Letters to the Editor: Capitalism is leaving poor countries unvaccinated. That’s disgraceful
To the editor: Am I the only one appalled by the behavior of the United States, the European Union and the United Kingdom on COVID-19 vaccine distribution? As you reported, this group of nations opposed the entreaty of India and South Africa to waive intellectual property protections for coronavirus vaccines, allowing poorer countries to import cheaper generic versions, as was done previously with HIV medications. (“Rich countries are hoarding COVID-19 vaccines. Elsewhere, the pandemic may keep killing for years,” Dec. 22)
The reason for opposition: “Innovation would be impossible without patent protection.”
This is a blatant lie. Patent protection preserves profits.
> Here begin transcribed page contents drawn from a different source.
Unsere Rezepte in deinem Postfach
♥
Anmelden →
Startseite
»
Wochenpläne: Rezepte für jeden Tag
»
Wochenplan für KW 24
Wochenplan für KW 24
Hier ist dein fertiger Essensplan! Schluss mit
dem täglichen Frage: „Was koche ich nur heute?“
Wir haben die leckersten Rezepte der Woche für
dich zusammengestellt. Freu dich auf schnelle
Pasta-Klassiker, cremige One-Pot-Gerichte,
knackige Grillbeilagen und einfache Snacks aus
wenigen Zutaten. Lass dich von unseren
Innovation results from research, which is often financed by governments — which is to say, funded by the public.
The drug manufacturers’ sociopathic indifference to the suffering of the untreated populations is matched only by their stupidity in ignoring the fact that holding back vaccines guarantees that the virus lingers forever, hosted by the unvaccinated.
Jeff Goodwin, Los Angeles
To the editor: Stopping the spread of COVID-19 requires most people to be vaccinated. This will be difficult due to a combination of racism and profit motive.
Many people, especially people of color, are suspicious and not willing to be vaccinated. For hundreds of years, Black and brown people have suffered exclusion from medical care, coercive human experimentation, involuntary sterilization, untreated infectious disease, exploitation and inequality.
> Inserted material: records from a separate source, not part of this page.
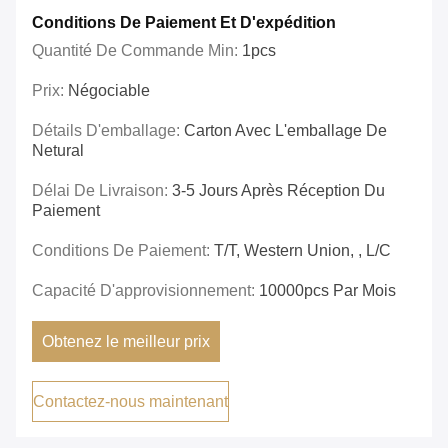
Conditions De Paiement Et D'expédition
Quantité De Commande Min:
1pcs
Prix:
Négociable
Détails D'emballage:
Carton Avec L'emballage De
Netural
Délai De Livraison:
3-5 Jours Après Réception Du
Paiement
Conditions De Paiement:
T/T, Western Union, , L/C
Capacité D'approvisionnement:
10000pcs Par Mois
Obtenez le meilleur prix
Contactez-nous maintenant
Additional suspicion has been caused by the influence of money and conflicts of interest that have corrupted agencies designed to protect the people, such as the Food and Drug Administration.
The corrupting influence of the profit motive, combined with the brutality of racism in medicine, haunts the health of all Americans in a pandemic age. A more equal and healthier world requires the elimination of both racism and the profit motive.
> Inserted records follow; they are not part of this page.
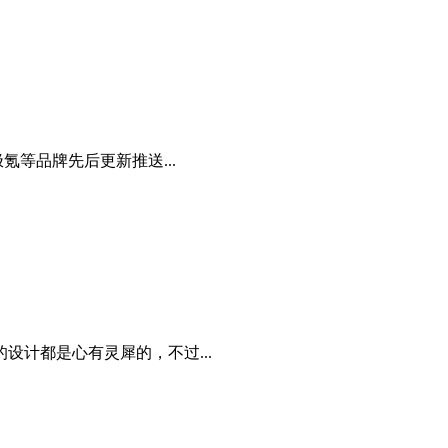
等品牌先后更新推送...
计都是心有灵犀的，不过...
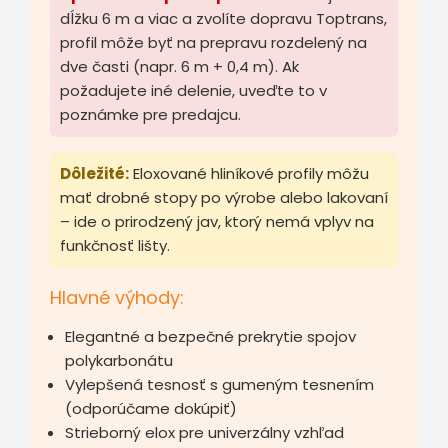
dĺžku 6 m a viac a zvolíte dopravu Toptrans,
profil môže byť na prepravu rozdelený na
dve časti (napr. 6 m + 0,4 m). Ak
požadujete iné delenie, uveďte to v
poznámke pre predajcu.
Dôležité:
Eloxované hliníkové profily môžu
mať drobné stopy po výrobe alebo lakovaní
– ide o prirodzený jav, ktorý nemá vplyv na
funkčnosť lišty.
Hlavné výhody:
Elegantné a bezpečné prekrytie spojov
polykarbonátu
Vylepšená tesnosť s gumeným tesnením
(odporúčame dokúpiť)
Strieborný elox pre univerzálny vzhľad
Dr. Nayvin Gordon, Berkeley
To the editor: This article makes it seem as if rich countries such as the United States are wrong to see that their whole populations are vaccinated before people in other nations have access to the vaccines.
I look at it this way: You pull up to your child’s school and it is on fire. This is a horrible situation, and you want to save all the children, but you can only save one child at a time. So, which child are you going to save first?
I am all in favor of assisting other countries as quickly as we can, but we must save our own family first.
Edward Broomfield, Claremont
To the editor: It is morally reprehensible that after all the suffering and death that we have seen over the past months, rich countries are hoarding vaccine supplies and the drug manufacturers are making a profit from the sales.
I applaud the World Health Organization and other groups for trying to give equal opportunities for the poorer countries to get the vaccines. But their efforts are not enough.
There must be a way to get the world vaccinated without the obstructive profit motivation and red tape. The billionaires who made so much money during the pandemic should be subjected to a tax to cover the costs to save the world from this scourge.